*WORK TO BE COMPLETED:* Your output should be the lines below from the one with "Sie bietet eine" through the one with "routes sont plutôt", copied exactly, pictures excluded.

*DATA UNDER STUDY:*
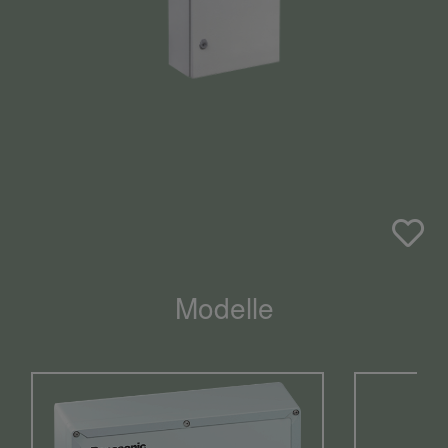
Modelle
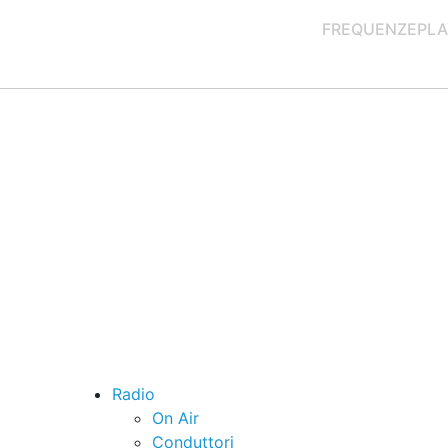
FREQUENZE
PLA
Radio
On Air
Conduttori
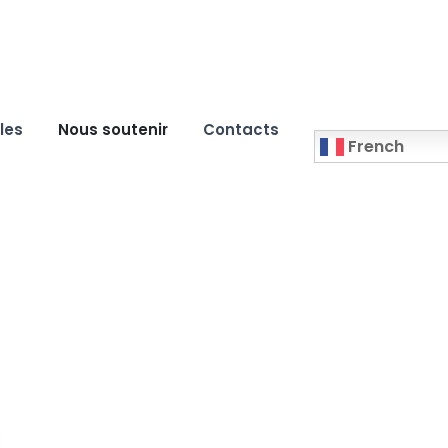
les
Nous soutenir
Contacts
French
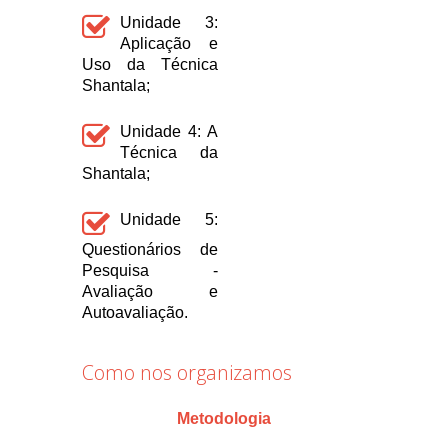
Unidade 3:
Aplicação e
Uso da Técnica
Shantala;
Unidade 4: A
Técnica da
Shantala;
Unidade 5:
Questionários de
Pesquisa -
Avaliação e
Autoavaliação.
Como nos organizamos
Metodologia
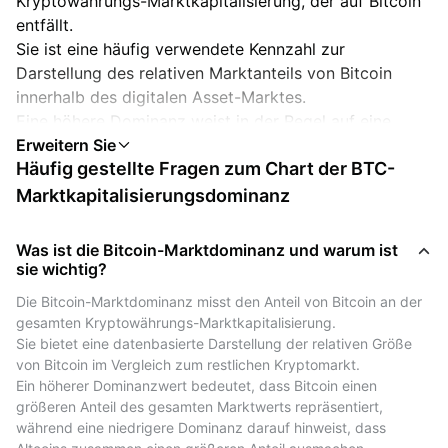
Kryptowährungs-Marktkapitalisierung, der auf Bitcoin
entfällt.
Sie ist eine häufig verwendete Kennzahl zur
Darstellung des relativen Marktanteils von Bitcoin
innerhalb des digitalen Asset-Marktes.
Eine höhere Dominanz weist in der Regel auf eine
stärkere Konzentration des Marktwerts auf Bitcoin im
Häufig gestellte Fragen zum Chart der BTC-
Vergleich zu anderen Kryptowährungen hin.
Ein Rückgang der BTC-Dominanz kann mit Phasen
Marktkapitalisierungsdominanz
einhergehen, in denen andere Kryptowährungen –
häufig als „Altcoins“ bezeichnet – eine stärkere relative
Was ist die Bitcoin-Marktdominanz und warum ist
Performance zeigen.
sie wichtig?
Dieses Phänomen wird branchenüblich als „Altcoin
Die Bitcoin-Marktdominanz misst den Anteil von Bitcoin an der 
Season“ bezeichnet, ist jedoch nicht prognostisch.
gesamten Kryptowährungs-Marktkapitalisierung.
Sie bietet eine datenbasierte Darstellung der relativen Größe 
Bitcoin-(BTC)-Dominanz als historischer
von Bitcoin im Vergleich zum restlichen Kryptomarkt.
Marktreferenzwert
Ein höherer Dominanzwert bedeutet, dass Bitcoin einen 
größeren Anteil des gesamten Marktwerts repräsentiert, 
Die Bitcoin-(BTC)-Dominanz kann als historische
während eine niedrigere Dominanz darauf hinweist, dass 
Referenz dafür betrachtet werden, wie sich die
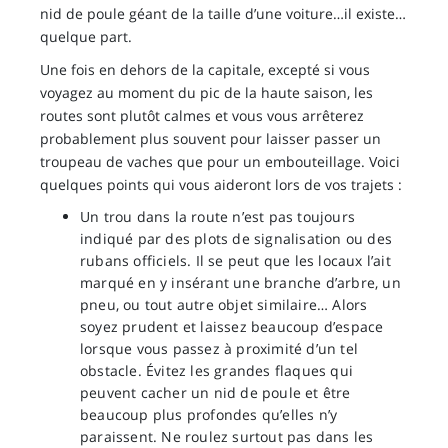
nid de poule géant de la taille d’une voiture…il existe…
quelque part.
Une fois en dehors de la capitale, excepté si vous
voyagez au moment du pic de la haute saison, les
routes sont plutôt calmes et vous vous arrêterez
probablement plus souvent pour laisser passer un
troupeau de vaches que pour un embouteillage. Voici
quelques points qui vous aideront lors de vos trajets :
Un trou dans la route n’est pas toujours
indiqué par des plots de signalisation ou des
rubans officiels. Il se peut que les locaux l’ait
marqué en y insérant une branche d’arbre, un
pneu, ou tout autre objet similaire… Alors
soyez prudent et laissez beaucoup d’espace
lorsque vous passez à proximité d’un tel
obstacle. Évitez les grandes flaques qui
peuvent cacher un nid de poule et être
beaucoup plus profondes qu’elles n’y
paraissent. Ne roulez surtout pas dans les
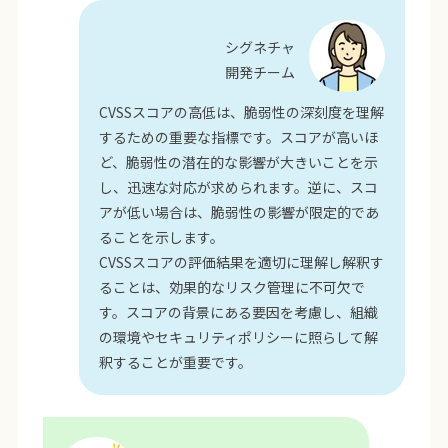
シグネチャ
開発チーム
CVSSスコアの高低は、脆弱性の深刻度を理解
するための重要な指標です。スコアが高いほ
ど、脆弱性の潜在的な影響が大きいことを示
し、迅速な対応が求められます。逆に、スコ
アが低い場合は、脆弱性の影響が限定的であ
ることを示します。
CVSSスコアの評価結果を適切に理解し解釈す
ることは、効果的なリスク管理に不可欠で
す。スコアの背景にある要因を考慮し、組織
の環境やセキュリティポリシーに照らして解
釈することが重要です。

*OUTPUT FOR THIS EXERCISE:*
Sie bietet eine datenbasierte Darstellung der relativen Größe 
Bitcoin-(BTC)-Dominanz als historischer
von Bitcoin im Vergleich zum restlichen Kryptomarkt.
Marktreferenzwert
Ein höherer Dominanzwert bedeutet, dass Bitcoin einen 
größeren Anteil des gesamten Marktwerts repräsentiert, 
Die Bitcoin-(BTC)-Dominanz kann als historische
während eine niedrigere Dominanz darauf hinweist, dass 
Referenz dafür betrachtet werden, wie sich die
nid de poule géant de la taille d’une voiture…il existe…
quelque part.
Une fois en dehors de la capitale, excepté si vous
voyagez au moment du pic de la haute saison, les
routes sont plutôt calmes et vous vous arrêterez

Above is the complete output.